Dear Bobby opens with two teenage girls appearing on opposite sides of the stage, one African-American, the other Jewish. And while the chorus behind them keeps up a constant refrain, repeating the phrase “Dear Bobby,” these girls fixate on their love of Bobby Kennedy while addressing the audience.
It is April, 1968, and Kennedy is due to stop in their hometown, Indianapolis, as part of his presidential campaign.
“I will actually get a chance to look him eye to eye, maybe even shake his hand,” says the African-American girl Annabelle Strong, played by Amani Muhammad. “Maybe even ask him questions about civil rights…”
“I’m fifteen and he’s almost as old as father and very much married,” says Judith Rosenstein (Kaylee Demlow). “He just makes my heart sing. He’s different from the other boys at temple.”
The precocious Annabelle is looking forward to Kennedy’s visit because of his idealism. Judith loves Kennedy, well, for other reasons.
There are times that the girls' mixture of inexperience and passion made the audience laugh on opening night. But it’s not the laughter of Saturday Night Live skits. Older members of the audience, more likely than not, laughed on opening night because they were reminded of the girls (and boys) who they once were.
In this premiere performance of Dear Bobby, written by Angela Jackson-Brown and directed by Deborah Asante, there are scattered moments of lightheartedness amidst the earnestness. Such levity is necessary. After all, the play takes us back to Indianapolis on April 4, 1968, when Robert F. Kennedy was expected to deliver a campaign speech.
But he was forced, instead, to deliver the news that Martin Luther King Jr. had been assassinated in Memphis, Tennessee.
The girls’ parents know each other because Luther Strong (Darnell Cunningham) is the janitorial supervisor at the hospital where Dr. Benjamin Rosenstein (Mark Wehlage) works. Their daughters are brought together because Strong is organizing volunteers to help with Kennedy’s campaign.
Initially, Judith has no intention of participating with the volunteers, as her father tells her to. Judith has some inkling of the way she will be received by African-American kids of her age, and she tells her father as much. She also asks him what a janitorial supervisor is doing working with Kennedy. But her father tells her to quit being a snob.
After all, he says, if Luther Strong had been born white he’d be the head of the hospital where he works.
Judith’s worst fears are born out when Annabelle’s brother Junior Strong (Joshua Johnson), a Black Panther sympathizer, insults her for being just another white girl.
The two girls meet for the first time right before Kennedy’s visit. They soon realize they have more in common than just a shared love of Kennedy, despite their different backgrounds. And they become friends. The best moments in the play are when the two girls are on-stage together. They give strong, naturalistic performances, as naturalistic as can be, that is, considering the musical genre and setting.

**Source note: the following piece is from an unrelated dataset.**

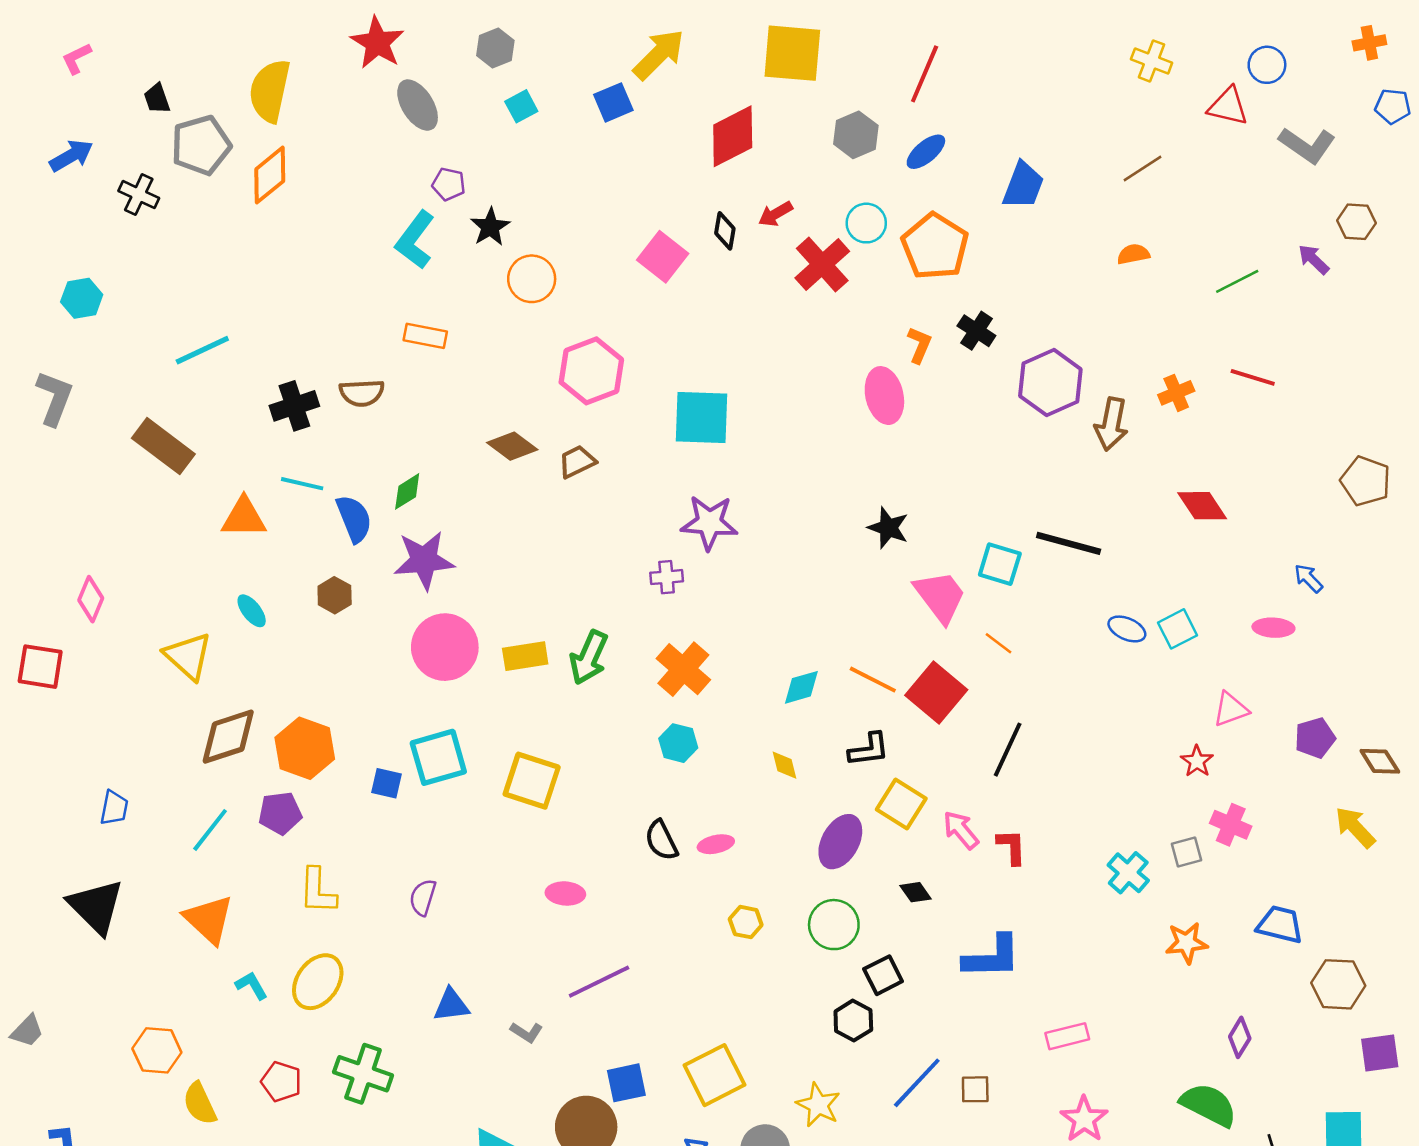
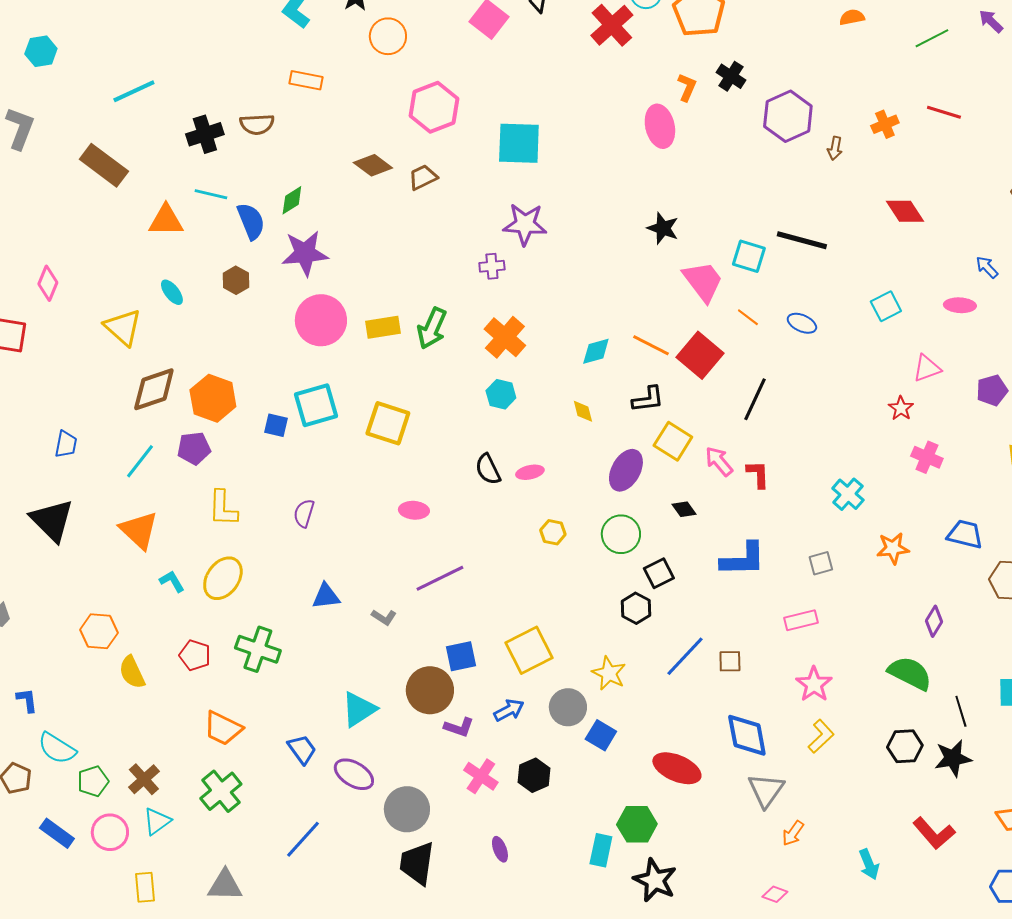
brown arrow: (1111, 424) -> (835, 148), size x0.6
blue ellipse: (1127, 629) -> (802, 323), moved
gray square: (1187, 852) -> (821, 563), moved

(The singing and the music in this performance are beautifully arranged, by the way, and performed with near flawlessness by cast members, chorus, and pianist.)

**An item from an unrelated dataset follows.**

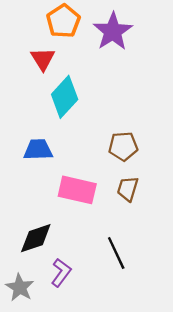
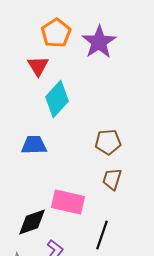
pink rectangle: (77, 190) -> (68, 202), moved
black line: (116, 253) -> (102, 235), turned 44

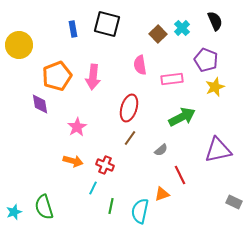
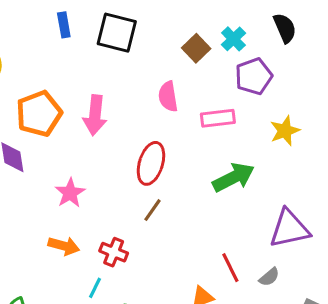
blue rectangle: (73, 29) -> (64, 25), moved
purple pentagon: (206, 60) -> (254, 76), moved, turned 30
gray semicircle: (161, 150) -> (269, 277), moved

Kennedy himself (Kevin Caraher) also makes an appearance in this play. Per history, he’s tasked with announcing the death of Martin Luther King Jr. and reciting the extemporaneous speech that he delivered subsequently at 17th and Broadway that night.
This speech is generally credited with consoling the predominantly African-African crowd that night–and helping keep Indianapolis calm, when 75 other cities throughout the country experienced riots.
“My favorite poet was Aeschylus,” Kennedy/Caraher says, linking past and present struggles. “He wrote: ’In our sleep, pain which cannot forget falls drop by drop upon the heart until, in our own despair, against our will, comes wisdom through the awful grace of God.’"
Dear Bobby is not without a few jarring moments, such as the point in the play where the chorus and the young actors face off with their elders, singing “We are the younger generation!” with the earnestness of Pete Seeger at a sing-a-long.
This face-off scene may feel jarring because it’s so earnest. Or maybe it feels that way because we’ve become so cynical. In the Q&A period afterwards, an audience member remarked about the Trumpian political moment, and the circular nature of history.
Being cynical is one way of closing yourself from the political world, an attempt to protect yourself from despair. But that is something that the Parkland kids and their supporters, who marched on March 24 in Washington D.C. and around the country–as well as in Indy–have refused to do.
And that is the environment that this musical–carried by kids–dropped into. Dear Bobby has as much to say about 2018 as it does about 1968.